Task requirements
The following data needs to be repeated exactly, with all images excluded.

::::::::::

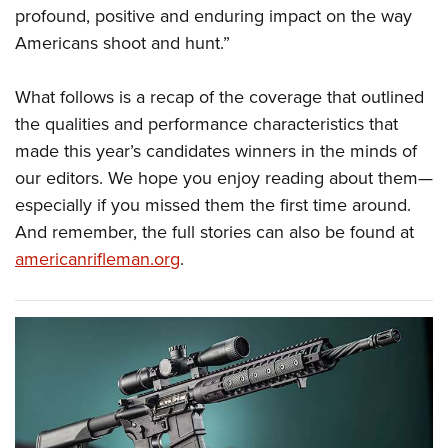
profound, positive and enduring impact on the way
Americans shoot and hunt.”
What follows is a recap of the coverage that outlined
the qualities and performance characteristics that
made this year’s candidates winners in the minds of
our editors. We hope you enjoy reading about them—
especially if you missed them the first time around.
And remember, the full stories can also be found at
americanrifleman.org
.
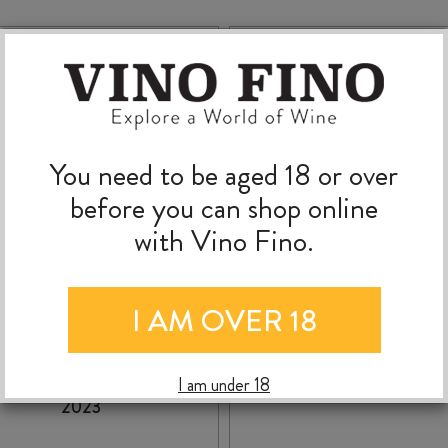
You need to be aged 18 or over
before you can shop online
with Vino Fino.
I AM OVER 18
VALLI GIBBSTON
RUA PINOT NOIR 20
INEYARD PINOT NOIR
I am under 18
2023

::::::::::

The completed task
profound, positive and enduring impact on the way
Americans shoot and hunt.”
What follows is a recap of the coverage that outlined
the qualities and performance characteristics that
made this year’s candidates winners in the minds of
our editors. We hope you enjoy reading about them—
especially if you missed them the first time around.
And remember, the full stories can also be found at
americanrifleman.org
.
You need to be aged 18 or over
before you can shop online
with Vino Fino.
I AM OVER 18
VALLI GIBBSTON
RUA PINOT NOIR 20
INEYARD PINOT NOIR
I am under 18
2023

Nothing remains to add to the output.